[RECORDS PROVIDED Boundary: Start]

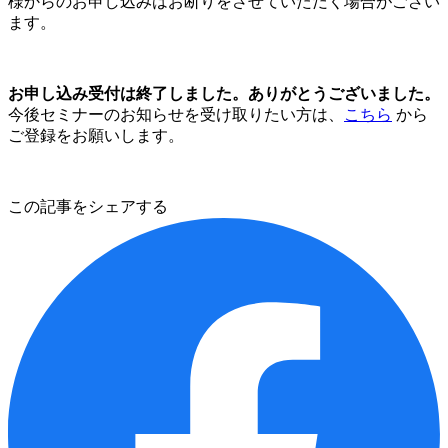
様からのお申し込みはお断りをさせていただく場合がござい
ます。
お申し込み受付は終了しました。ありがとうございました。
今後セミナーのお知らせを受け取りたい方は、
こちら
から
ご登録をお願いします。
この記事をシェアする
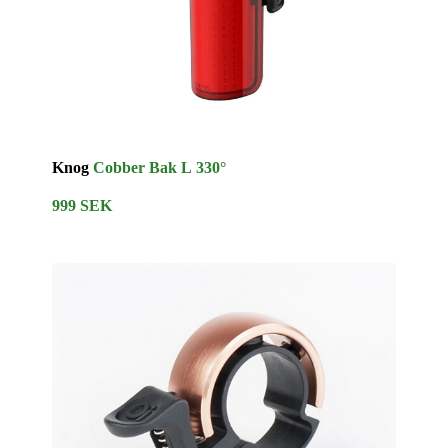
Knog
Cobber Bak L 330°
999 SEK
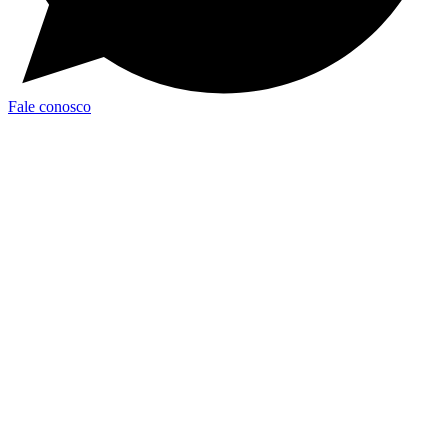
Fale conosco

[RECORDS PROVIDED Boundary: End]

DESCRIPTION OF THE TASK: Omit every picture, then write out the entries above exactly.

EXPECTED ANSWER:
様からのお申し込みはお断りをさせていただく場合がござい
ます。
お申し込み受付は終了しました。ありがとうございました。
今後セミナーのお知らせを受け取りたい方は、
こちら
から
ご登録をお願いします。
この記事をシェアする
Knog
Cobber Bak L 330°
999 SEK
Fale conosco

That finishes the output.